Oggi, Luigi De Magistris, in una bella intervista su l’Unità, rilancia la riflessione, parlando proprio di indignati e liberali. E delle forze da portare al governo del Paese, che non provengano esclusivamente dalla politica e dai partiti che conosciamo già: come se una coalizione fosse solo la somma delle varie sigle che la compongono. Al di là della formula “lista civica” che va ancora sviluppata e che può prestarsi a più di un equivoco, secondo me De Magistris centra la questione.
Se il Pd vuole ritrovare la giusta direzione, senza spaccarsi al suo interno con l’infinita tensione di mille posizionamenti, adottando categorie esauste e soprattutto facendosi imporre da altri la propria linea politica (tutte cose che si traducono in opzioni parecchio strumentali, come abbiamo visto negli ultimi giorni), deve ripartire da qui, e da una prospettiva che miri a rappresentare queste due linee, apparentemente lontane e per molti dirigenti politici letteralmente inconciliabili. Linee e tensioni che nella società italiane e nei prossimi anni, invece, potranno convergere, se il progetto del Paese sarà sufficientemente moderno e consapevole.
Per questo insistiamo sul ricambio, sulla possibilità per gli elettori di scegliere e di sentirsi protagonisti. Per questo chiediamo, soprattutto, di pensare l’impensato, perché l’Italia ha bisogno di rompere lo schema. E la politica lo deve fare per prima. Senza cercare di trovare una posizione all’interno della gamma già nota, ma provando proprio a cambiare la gamma dei colori da considerare. Continuiamo a rispondere (in modo diverso, tra l’altro) a domande che non hanno più molto senso. E prima di cambiare le risposte, insomma, dovremmo preoccuparci di cambiare le domande che ci poniamo.
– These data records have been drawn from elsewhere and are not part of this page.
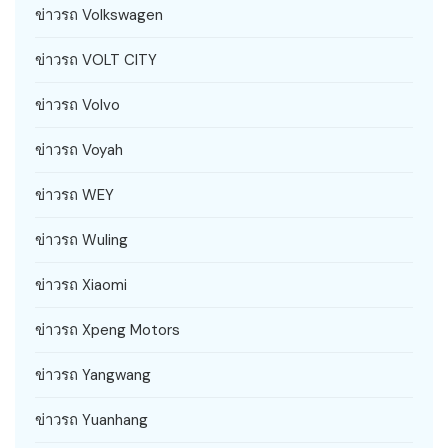
ข่าวรถ Volkswagen
ข่าวรถ VOLT CITY
ข่าวรถ Volvo
ข่าวรถ Voyah
ข่าวรถ WEY
ข่าวรถ Wuling
ข่าวรถ Xiaomi
ข่าวรถ Xpeng Motors
ข่าวรถ Yangwang
ข่าวรถ Yuanhang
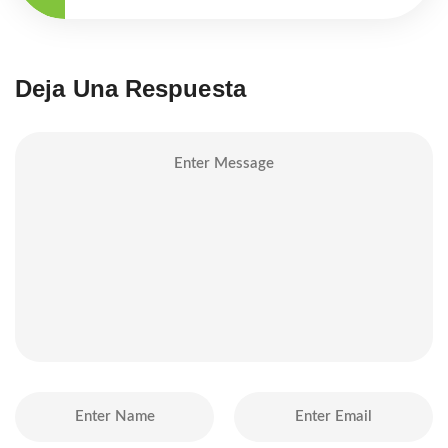
Deja Una Respuesta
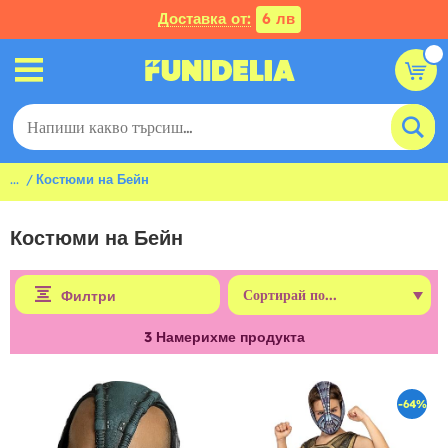
Доставка от:
6 лв
...
Костюми на Бейн
Костюми на Бейн
Филтри
3
Намерихме продукта
-64%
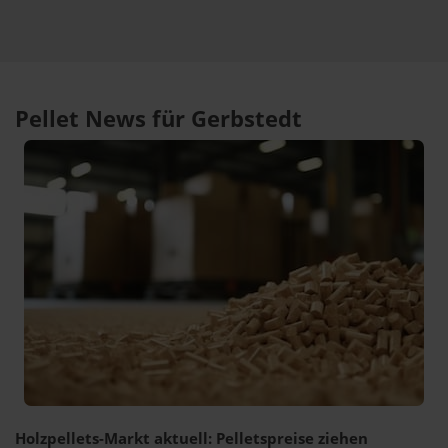
Pellet News für Gerbstedt
Holzpellets-Markt aktuell: Pelletspreise ziehen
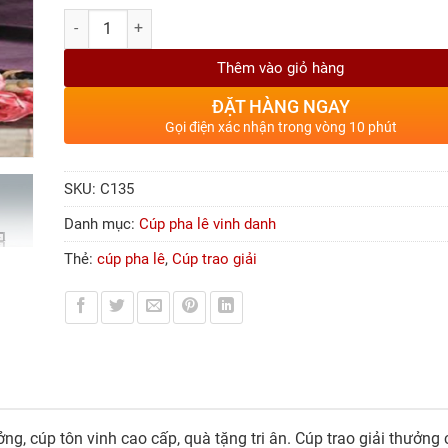
Số lượng
Thêm vào giỏ hàng
ĐẶT HÀNG NGAY
Gọi điện xác nhận trong vòng 10 phút
SKU:
C135
Danh mục:
Cúp pha lê vinh danh
Thẻ:
cúp pha lê
,
Cúp trao giải
ng, cúp tôn vinh cao cấp, quà tặng tri ân. Cúp trao giải thưởn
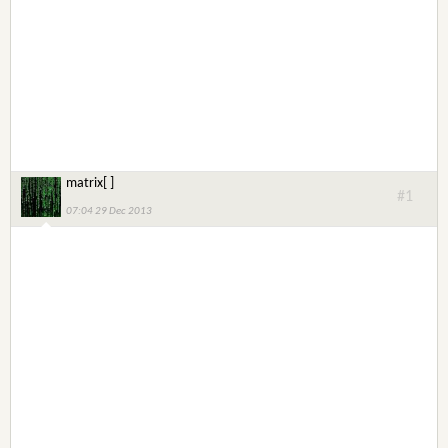
matrix[ ]
#1
07:04 29 Dec 2013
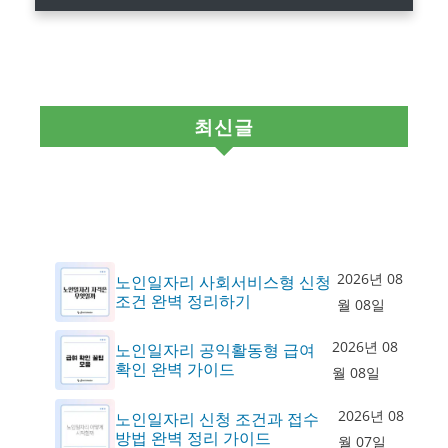
최신글
2026년 08
노인일자리 사회서비스형 신청
조건 완벽 정리하기
월 08일
2026년 08
노인일자리 공익활동형 급여
확인 완벽 가이드
월 08일
2026년 08
노인일자리 신청 조건과 접수
방법 완벽 정리 가이드
월 07일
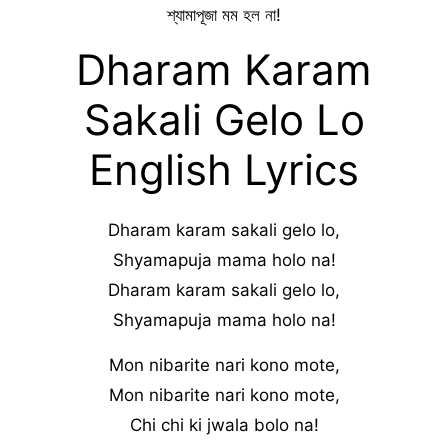
শ্যামাপূজা মম হল না!
Dharam Karam
Sakali Gelo Lo
English Lyrics
Dharam karam sakali gelo lo,
Shyamapuja mama holo na!
Dharam karam sakali gelo lo,
Shyamapuja mama holo na!
Mon nibarite nari kono mote,
Mon nibarite nari kono mote,
Chi chi ki jwala bolo na!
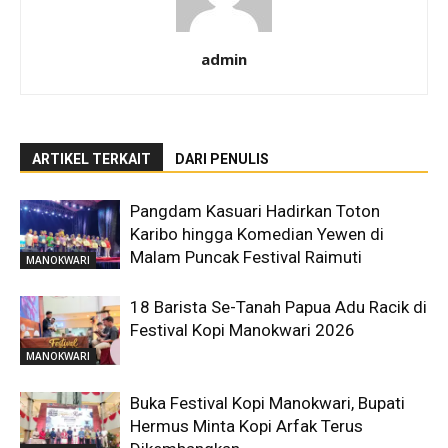
admin
ARTIKEL TERKAIT
DARI PENULIS
Pangdam Kasuari Hadirkan Toton
Karibo hingga Komedian Yewen di
Malam Puncak Festival Raimuti
MANOKWARI
18 Barista Se-Tanah Papua Adu Racik di
Festival Kopi Manokwari 2026
MANOKWARI
Buka Festival Kopi Manokwari, Bupati
Hermus Minta Kopi Arfak Terus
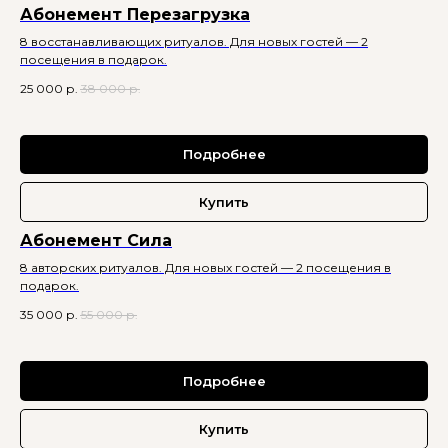
Абонемент Перезагрузка
8 восстанавливающих ритуалов. Для новых гостей — 2
посещения в подарок.
25 000
р.
38 000
р.
Подробнее
Купить
Абонемент Сила
8 авторских ритуалов. Для новых гостей — 2 посещения в
подарок.
35 000
р.
55 000
р.
Подробнее
Купить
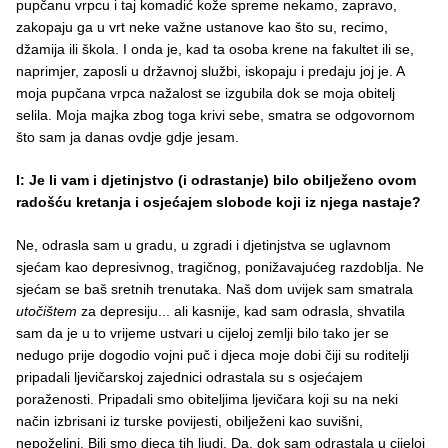
pupčanu vrpcu i taj komadić kože spreme nekamo, zapravo,
zakopaju ga u vrt neke važne ustanove kao što su, recimo,
džamija ili škola. I onda je, kad ta osoba krene na fakultet ili se,
naprimjer, zaposli u državnoj službi, iskopaju i predaju joj je. A
moja pupčana vrpca nažalost se izgubila dok se moja obitelj
selila. Moja majka zbog toga krivi sebe, smatra se odgovornom
što sam ja danas ovdje gdje jesam.
I: Je li vam i djetinjstvo (i odrastanje) bilo obilježeno ovom
radošću kretanja i osjećajem slobode koji iz njega nastaje?
Ne, odrasla sam u gradu, u zgradi i djetinjstva se uglavnom
sjećam kao depresivnog, tragičnog, ponižavajućeg razdoblja. Ne
sjećam se baš sretnih trenutaka. Naš dom uvijek sam smatrala
utočištem
za depresiju... ali kasnije, kad sam odrasla, shvatila
sam da je u to vrijeme ustvari u cijeloj zemlji bilo tako jer se
nedugo prije dogodio vojni puč i djeca moje dobi čiji su roditelji
pripadali ljevičarskoj zajednici odrastala su s osjećajem
poraženosti. Pripadali smo obiteljima ljevičara koji su na neki
način izbrisani iz turske povijesti, obilježeni kao suvišni,
nepoželjni. Bili smo djeca tih ljudi. Da, dok sam odrastala u cijeloj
Per dirla con uno slogan, non è necessario andare più a sinistra o più al centro, ma provare a immaginare da ripartire dal basso, dalle questioni che i cittadini sentono di più, per puntare più in alto, dando al Paese nuove ambizioni e proponendogli nuovi scenari.
Lavorare a questo obiettivo è urgente e necessario, se vogliamo fare qualcosa di nuovo e di vincente. E conviene farlo ora, perché le elezioni, come l’amore, prima o poi arrivano.